Durante años, el protocolo contemporáneo ha evolucionado hacia fórmulas mucho más cercanas y naturales. Sin embargo, esa cercanía no significa ausencia de límites. De hecho, uno de los grandes errores de nuestro tiempo es confundir espontaneidad con informalidad absoluta. Y eso resulta especialmente visible cuando se trata de figuras con una dimensión institucional y simbólica tan singular como la del Papa.

¿Qué debería hacer la gente ante el Pontífice? En primer lugar, comprender el contexto. Una misa papal en Madrid no es un concierto, ni un acto político, ni un espectáculo multitudinario al uso. Tiene una dimensión espiritual para millones de personas y, además, un enorme peso ceremonial. Por eso, la actitud correcta comienza por algo muy sencillo: mantener una conducta serena, respetuosa y consciente del momento histórico que se está viviendo.

La sobriedad sigue siendo la gran regla de la buena educación pública.

En términos de etiqueta, sí es apropiado aplaudir en determinados momentos de bienvenida o despedida, pero nunca interrumpir partes centrales de la liturgia convirtiendo la ceremonia en una sucesión de ovaciones. El protagonismo corresponde al acto, no al entusiasmo individual. El Vaticano cuida especialmente el sentido del orden, de los silencios y de los tiempos ceremoniales. Y ahí España se juega también su imagen institucional ante el mundo.

Otro aspecto importante es la relación física con el Papa. En una época dominada por el teléfono móvil y la necesidad permanente de capturarlo todo, muchas veces se olvida que la primera norma de cortesía es no invadir el espacio personal. Intentar tocar al Pontífice, agarrarle, forzar selfies, gritar para llamar su atención o romper los cordones de seguridad no solo supone un problema logístico; también rompe completamente la lógica del ceremonial pontificio.

La elegancia social empieza precisamente donde termina la necesidad de protagonismo.

Además, existe un error frecuente: pensar que las buenas maneras ante el Papa exigen exteriorizar una fe concreta. No es así. Nadie está obligado a santiguarse, arrodillarse o seguir gestos religiosos si no forman parte de sus convicciones personales. El verdadero protocolo contemporáneo no exige fingir devoción, sino mostrar respeto. Y hay una diferencia enorme entre ambas cosas.

De hecho, desde el punto de vista protocolario, resulta mucho más correcto mantener una actitud discreta y coherente que sobreactuar religiosidad por presión ambiental o estética social. La naturalidad respetuosa siempre funciona mejor que el gesto impostado.
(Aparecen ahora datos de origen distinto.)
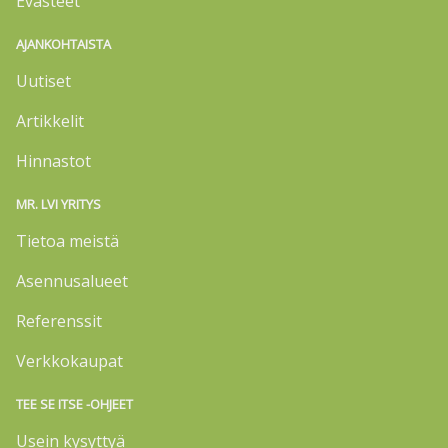
Evästeet
AJANKOHTAISTA
Uutiset
Artikkelit
Hinnastot
MR. LVI YRITYS
Tietoa meistä
Asennusalueet
Referenssit
Verkkokaupat
TEE SE ITSE -OHJEET
Usein kysyttyä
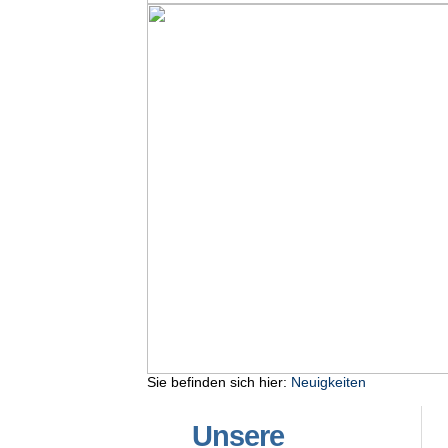
Sie befinden sich hier:
Neuigkeiten
Unsere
También la vestimenta adquiere importancia en este tipo de actos. No se trata de recuperar normas antiguas ni de imponer códigos rígidos, pero sí de entender que determinadas ceremonias requieren cierta sobriedad estética. El exceso, la extravagancia o la búsqueda deliberada de llamar la atención suelen interpretarse como una falta de sensibilidad hacia el contexto. El Vaticano, incluso en tiempos modernos, continúa manejando una cultura visual basada en la armonía, la discreción y el simbolismo.
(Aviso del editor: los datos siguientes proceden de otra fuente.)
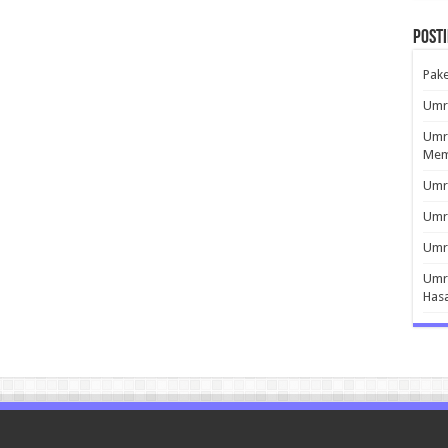
Post
Pak
Umro
Umro
Mem
Umro
Umr
Umro
Umro
Has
Y quizá ahí se encuentra la gran lección que deja siempre el ceremonial pontificio: el protocolo no consiste en acumular normas artificiales, sino en comprender qué necesita cada momento para preservar su dignidad.
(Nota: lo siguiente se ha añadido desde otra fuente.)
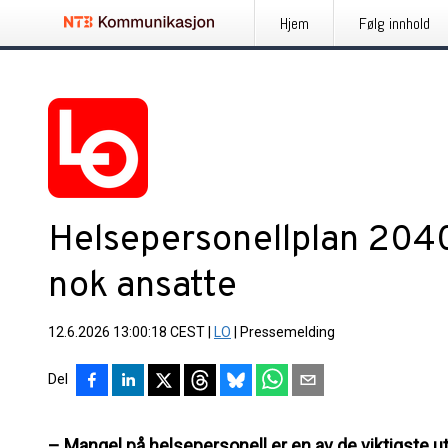
Hjem
Følg innhold
Helsepersonellplan 2040:
nok ansatte
12.6.2026 13:00:18 CEST
|
LO
|
Pressemelding
Del
– Mangel på helsepersonell er en av de viktigste utf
Por eso, lo que nunca debería hacerse delante del Papa es convertir una visita histórica en un ejercicio de exhibicionismo individual. Ni político, ni mediático, ni social. El Pontífice representa una institución bimilenaria acostumbrada a leer los gestos con enorme precisión. Y precisamente por eso, las mejores maneras ante él siguen siendo las más clásicas: prudencia, serenidad, respeto y sentido de la medida.

En una sociedad cada vez más acelerada y ruidosa, quizá ahí reside también el verdadero valor del protocolo: recordar que hay momentos que merecen ser vividos con cierta solemnidad.